The Elementalist Quarters - Present and Future

Started by Forty Winks, July 18, 2006, 06:52:35 PM

Quote from: "Xygax"Why must they be motivated to use their spells?  Why should they train like Olympic athletes?  One of my least favorite parts of the game is spell-training; so why do we need mechanics that demand it?  Why do we need mechanics that even encourage it?  Someone on the other thread even said that it makes them feel dirty.  The way spell-training works currently often seems very twinkish, even if you are actively emoting with brilliant, flowery, evocative prose.

To sidetrack a little: this is one of those things that bothered me most in the beginning playing a mage, and even now leads me to come up with unlikely uses for spells merely to convince myself there's a reason my character would cast them. The branching mechanic, unfortunately, makes it imperative to train spells that your mage would have no earthly use for so he can branch the spells he'd give his eye-teeth for. I can think of one guild I've played that has two starting spells which provide similar benefits, but one seems so much more generally useful than the other that there's no real IC motivation to practice both. At a slightly lesser remove, you have spells that do once in a blue moon come in useful, but not frequently enough that your mage will cast them often enough naturally to get them to a level where they're useful on that rare occasion they're needed... though I've always considered those somewhat more justifiable via the sparring/fighting analogy.

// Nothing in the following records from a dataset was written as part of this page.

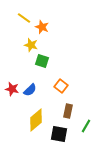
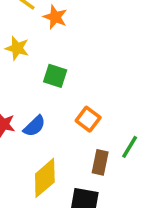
yellow star: (31, 45) -> (17, 48), moved
green line: (86, 126) -> (130, 147), moved

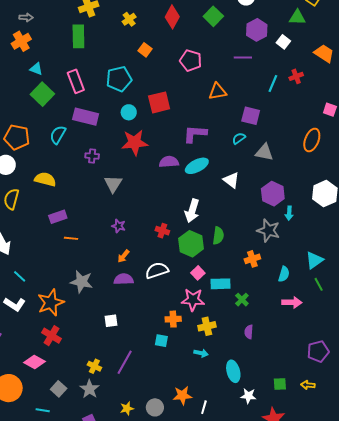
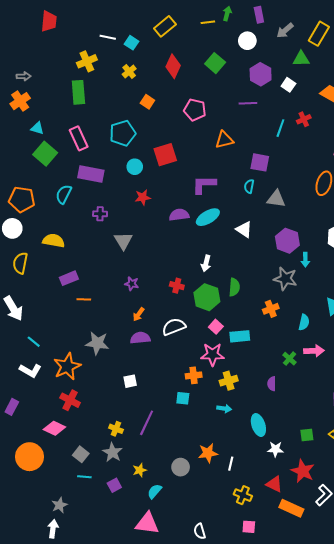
cyan semicircle: (239, 138) -> (249, 186), turned -40
red star: (135, 143) -> (143, 197), size x0.6
white arrow: (192, 211) -> (206, 263), size x0.7
green cross: (242, 300) -> (290, 359), moved
yellow star: (127, 408) -> (140, 470), moved
cyan line: (43, 410) -> (84, 477), moved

I don't suppose anyone's advocating changing the way magick progresses, but it really would make things a heck of a lot easier to RP if you didn't have to go through relatively useless spells to get to the powers your mage is actually interested in extracting from his element.
I am God's advocate with the Devil; he, however, is the Spirit of Gravity. How could I be enemy to divine dancing?

Double post: lag was mad.
I am God's advocate with the Devil; he, however, is the Spirit of Gravity. How could I be enemy to divine dancing?

Quote from: "Kennath"That sux, really. If your a magicker your going to have consequences, not just uber-cool spells. Your going to be discriminated against and in some cases hated. That just makes it funner in my oppinion. Just play it how it would be realisicly be played.

Exactly when did a rogue magicker become a class without any possible consequences?  You should try it before passing judgement.

That is, if the option isn't taken away from us.
Proud Owner of her Very Own Delirium.

Personally, I'm put off by the whole "fecking gemmers" thing.

There's a difference between the North and the South, isn't there?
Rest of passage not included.